Usar diagramas, mapas mentales o imágenes asociativas también permite convertir conceptos abstractos en representaciones mentales concretas. Y luego es más probable que puedas recordar esas imágenes que has creado, incluso estando bajo presión. De hecho, un experimento realizado en la Universidad de Plymouth reveló que una semana después, los estudiantes que utilizaron mapas conceptuales recordaban entre un 10 y 15% más de información que quienes utilizaron técnicas de estudio tradicionales.
5. Crear conexiones significativas
No importa cuanto repases, repitas, subrayes o releas, si realmente quieres fijar una información necesitas integrarla en el contenido ya asimilado. Y eso se logra creando conexiones significativas a nivel cerebral.

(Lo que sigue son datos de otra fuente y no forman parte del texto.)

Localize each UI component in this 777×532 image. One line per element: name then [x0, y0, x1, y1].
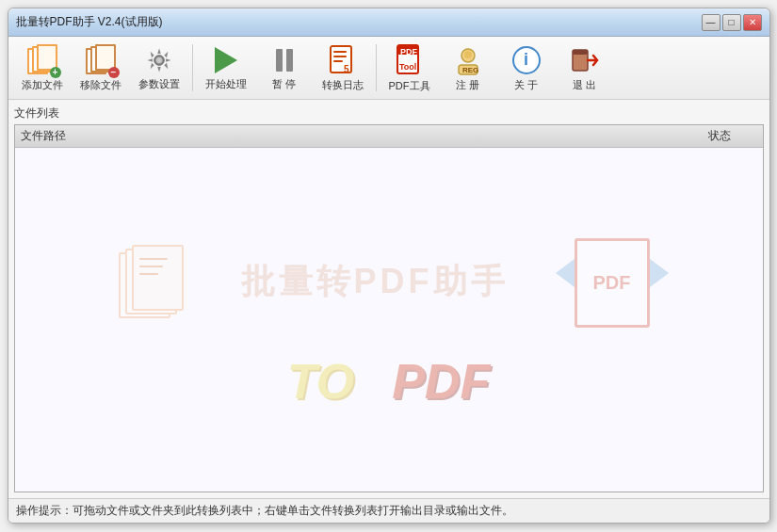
pause-icon [267, 44, 301, 75]
minimize-button[interactable]: — [702, 14, 720, 31]
settings-button[interactable]: 参数设置 [131, 40, 187, 95]
svg-point-2 [156, 57, 161, 62]
watermark-cn-text: 批量转PDF助手 [241, 259, 509, 305]
gear-icon [142, 44, 176, 75]
close-button[interactable]: ✕ [743, 14, 762, 31]
toolbar: + 添加文件 − 移除文件 [8, 37, 769, 100]
svg-text:i: i [524, 50, 528, 69]
file-list-container: 文件路径 状态 [14, 124, 764, 492]
remove-file-label: 移除文件 [80, 78, 121, 92]
svg-point-13 [464, 51, 472, 58]
log-label: 转换日志 [322, 78, 364, 92]
svg-rect-4 [333, 51, 347, 53]
pdf-icon-watermark: PDF [565, 231, 659, 334]
about-button[interactable]: i 关 于 [498, 40, 555, 95]
file-list-section-label: 文件列表 [14, 105, 764, 121]
col-path-header: 文件路径 [21, 128, 682, 144]
svg-text:PDF: PDF [400, 47, 418, 56]
content-area: 文件列表 文件路径 状态 [8, 100, 769, 498]
settings-label: 参数设置 [138, 77, 180, 91]
add-file-button[interactable]: + 添加文件 [14, 40, 71, 95]
watermark-en-area: TO PDF [287, 353, 490, 410]
svg-rect-19 [573, 50, 588, 55]
toolbar-separator-2 [376, 44, 377, 91]
watermark-top-row: 批量转PDF助手 PDF [119, 231, 659, 334]
watermark-area: 批量转PDF助手 PDF TO PDF [15, 148, 763, 492]
doc-stack-icon [119, 245, 185, 320]
status-bar: 操作提示：可拖动文件或文件夹到此转换列表中；右键单击文件转换列表打开输出目录或输… [8, 498, 769, 523]
maximize-button[interactable]: □ [722, 14, 741, 31]
log-icon: 5 [326, 44, 360, 76]
exit-icon [568, 44, 602, 76]
add-file-label: 添加文件 [22, 78, 63, 92]
watermark-pdf-text: PDF [392, 353, 490, 410]
watermark-to-text: TO [287, 353, 354, 410]
exit-button[interactable]: 退 出 [557, 40, 613, 95]
register-button[interactable]: REG 注 册 [440, 40, 496, 95]
add-file-icon: + [25, 44, 59, 76]
window-title: 批量转PDF助手 V2.4(试用版) [16, 14, 163, 30]
pdf-tool-icon: PDF Tool [393, 43, 427, 77]
main-window: 批量转PDF助手 V2.4(试用版) — □ ✕ + 添加文件 [8, 8, 770, 524]
pdf-tool-button[interactable]: PDF Tool PDF工具 [381, 40, 438, 95]
start-label: 开始处理 [205, 77, 247, 91]
file-list-body[interactable]: 批量转PDF助手 PDF TO PDF [15, 148, 763, 492]
exit-label: 退 出 [573, 78, 596, 92]
svg-rect-5 [333, 56, 347, 57]
start-button[interactable]: 开始处理 [198, 40, 254, 95]
pause-button[interactable]: 暂 停 [256, 40, 313, 95]
remove-file-button[interactable]: − 移除文件 [73, 40, 129, 95]
about-label: 关 于 [514, 78, 538, 92]
log-button[interactable]: 5 转换日志 [315, 40, 371, 95]
about-icon: i [510, 44, 543, 76]
play-icon [209, 44, 243, 75]
register-label: 注 册 [456, 78, 479, 92]
col-status-header: 状态 [682, 128, 757, 144]
register-icon: REG [451, 44, 485, 76]
remove-file-icon: − [84, 44, 118, 76]
svg-text:REG: REG [462, 66, 478, 74]
svg-rect-6 [333, 60, 343, 62]
window-controls: — □ ✕ [702, 14, 762, 31]
svg-text:5: 5 [344, 64, 349, 74]
svg-text:Tool: Tool [399, 62, 416, 72]
pause-label: 暂 停 [272, 77, 296, 91]
toolbar-separator-1 [192, 44, 193, 91]
status-tip: 操作提示：可拖动文件或文件夹到此转换列表中；右键单击文件转换列表打开输出目录或输… [16, 504, 513, 517]
title-bar: 批量转PDF助手 V2.4(试用版) — □ ✕ [8, 8, 769, 37]
file-list-header: 文件路径 状态 [15, 125, 763, 148]
pdf-tool-label: PDF工具 [389, 79, 430, 93]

Cuando logras vincular un contenido nuevo con otro que ya dominas, creas nuevas conexiones neuronales. Lo interesante es que luego podrás recuperar esa información “tirando del hilo” de la información consolidada. Por tanto, si tienes que aprender los síntomas o el tratamiento de una nueva enfermedad, intenta vincularlo a algo que ya conozcas.
En fin, el verdadero aprendizaje acelerado no consiste en estudiar más, sino en estudiar mejor. Comprender los procesos cognitivos y fisiológicos del cerebro nos permite acompañar su ritmo natural en vez de forzarlo. Los programas educativos pueden comprimir el tiempo, pero solo el conocimiento de cómo funciona nuestra mente puede “comprimir” el esfuerzo.
Referencias:
Yang, G. et. Al. (2014) Sleep promotes branch-specific formation of dendritic spines after learning. Science; 344(6188): 1173-1178.
Schuetze, U. (2014) Spacing techniques in second language vocabulary acquisition: Short-term gains vs. long-term memory. Language Teaching Research; 19(1): 28-42.
Ballester, A. (2014) Meaningful Learning in Practice. Journal of Education and Human Development; 3(4): 199-209.
Farrand, P. et. Al. (2002) The efficacy of the “mind map” study technique. Medical Education; 36(5): 426-431.